Tauc plot for barium titanate.

Figure 12

DOS and band structure for BaTiO₃ outputted from the DFT VASP simulation model.

Next, the imaginary part of the relative permittivity is simulated for BaTiO₃ in Fig. 13. This spectrum reflects the extinction behavior of the materials in the optical region of interest from 200 to 550 nm. Herein, we can assume a dominating absorption effect over other scattering mechanisms. This can be easily proven due to the limited surface roughness measured by the AFM in Fig. 9. Thus, the surface scattering can be neglected. The real part of the permittivity is also extracted for refractive index estimation. The refractive index showed 1.595, which agrees with the reported data in³⁶. Consequently, the data simulated in Fig. 13 can be directly converted to LD coefficients to be fed into the MEEP model.

Figure 13

The imaginary permittivity component \((\varepsilon^{\prime \prime } ){ }\) for BaTiO₃, as outputted from the DFT VASP simulation mode.

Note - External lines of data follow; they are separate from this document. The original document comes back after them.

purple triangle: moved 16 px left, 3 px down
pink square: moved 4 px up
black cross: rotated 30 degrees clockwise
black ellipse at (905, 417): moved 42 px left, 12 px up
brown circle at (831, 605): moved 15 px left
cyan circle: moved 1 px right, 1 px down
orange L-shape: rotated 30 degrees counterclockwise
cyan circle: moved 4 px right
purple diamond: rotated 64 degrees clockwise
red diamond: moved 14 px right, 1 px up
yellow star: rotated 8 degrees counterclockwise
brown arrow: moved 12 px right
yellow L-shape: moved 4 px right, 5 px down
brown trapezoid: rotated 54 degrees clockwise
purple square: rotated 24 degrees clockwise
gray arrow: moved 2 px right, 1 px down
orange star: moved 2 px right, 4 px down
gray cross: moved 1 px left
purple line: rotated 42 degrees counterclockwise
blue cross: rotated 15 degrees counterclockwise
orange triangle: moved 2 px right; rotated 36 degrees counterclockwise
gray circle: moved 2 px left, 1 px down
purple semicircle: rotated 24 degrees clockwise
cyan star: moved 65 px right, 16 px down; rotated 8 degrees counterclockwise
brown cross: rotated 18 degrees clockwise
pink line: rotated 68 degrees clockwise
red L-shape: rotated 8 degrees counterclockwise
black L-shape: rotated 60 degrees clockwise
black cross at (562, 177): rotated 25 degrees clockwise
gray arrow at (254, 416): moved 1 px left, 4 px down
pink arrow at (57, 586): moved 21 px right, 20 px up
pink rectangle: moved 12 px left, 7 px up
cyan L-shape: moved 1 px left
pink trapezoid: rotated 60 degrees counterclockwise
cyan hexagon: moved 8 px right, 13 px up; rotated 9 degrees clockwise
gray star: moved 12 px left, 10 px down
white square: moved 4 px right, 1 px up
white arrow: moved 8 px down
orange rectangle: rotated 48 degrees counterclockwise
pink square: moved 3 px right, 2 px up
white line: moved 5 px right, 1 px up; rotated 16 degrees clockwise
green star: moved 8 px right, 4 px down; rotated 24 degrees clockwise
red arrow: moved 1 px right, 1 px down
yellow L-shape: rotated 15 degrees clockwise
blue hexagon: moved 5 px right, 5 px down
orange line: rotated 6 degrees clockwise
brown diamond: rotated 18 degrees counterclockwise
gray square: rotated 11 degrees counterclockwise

Finally, the thin film of BaTiO₃ prepared over a BK7 glass substrate is optically characterized using the Cary 5 UV–Vis spectrometer, see Fig. 14. Samples are measured against the BK7 substrate as a reference. In parallel, The FDTD was used to simulate a thin film of 178.45 μm thickness with two Gaussian beams centered at 550 nm, representing the TE and TM waves. As highlighted earlier, the material dispersion and extinction LD coefficients were captured from the DFT model. We utilize the same procedure as in⁵⁰ for lithium titanate. The dispersion and extinction LD fitting coefficients were calculated to be: \({\upvarepsilon }_{\infty }\) = 1.595, \({\upsigma }_{1}\) = 1.5645 e + 41, \({\upomega }_{1}\) = 0.1254, \({\Gamma }_{1}\) = 0.05656, \({\upsigma }_{2}\) = 7.5565. \({\upomega }_{2}\) = 0.55128, \({\Gamma }_{2}\) = 1.9788, \({\upsigma }_{3}\) = 0.78155, \({\upomega }_{3}\) = 2.564578, \({\Gamma }_{3}\) = 2.2251, \({\upsigma }_{4}\) = 0.17521, \({\upomega }_{4}\) = 1.78215, \({\Gamma }_{4}\) = 0.95448 \({\upsigma }_{5}\) = 0.05551, \({\upomega }_{5}\) = 0.74158, and \({\Gamma }_{5}\) = 0.01452.

Figure 14

The UV–Vis-NIR numerically simulated normalized transmission spectrum using MEEP for BaTiO₃, with the experimentally measured spectrum for validation. The dispersion and extinction were inputted using LD fitting coefficients.

For experimental validation, the T-λ FDTD simulated spectrum is demonstrated against the UV–Vis-NIR spectrometer measurement for our fabricated thin film. For accurate matching, the thin film scattering prefactor was considered the main free-fitting parameter with the given material thickness and refractive index (as a function of the permittivity previously simulated using DFT). A thin film of 178.45 μm thickness was reached. The comparison between the simulation data and the experimental measurements in Fig. 14 indicates an acceptable argument with an average root-mean-square error of 1.44%.

Conclusion

In conclusion, this paper introduces an experimentally validated FDTD numerical model to describe the optical properties of BaTiO₃ as a potential layer in optoelectronic devices. Firstly, the DFT VASP model was used to estimate the energy band gap, nearly 3.21 eV, with DRS optical measurement agreement. The permittivity's real and imaginary parts of the permittivity were calculated, showing a refractive index of 1.595. Consequently, LD fitting parameters were used to input the complex permittivity of the BaTiO₃ into the MEEP model. Less than 1.44% error was observed while the simulated MEEP spectrum was compared with the corresponding experimental spectrum. Experimentally, the manuscript provided a novel recipe to prepare and deposit a thin film of BaTiO₃ with all essential morphological, physiochemical, and optical characteristics. A further investigation of other electrical properties, specifically the magnetic and the hall effect properties, can be part of future work.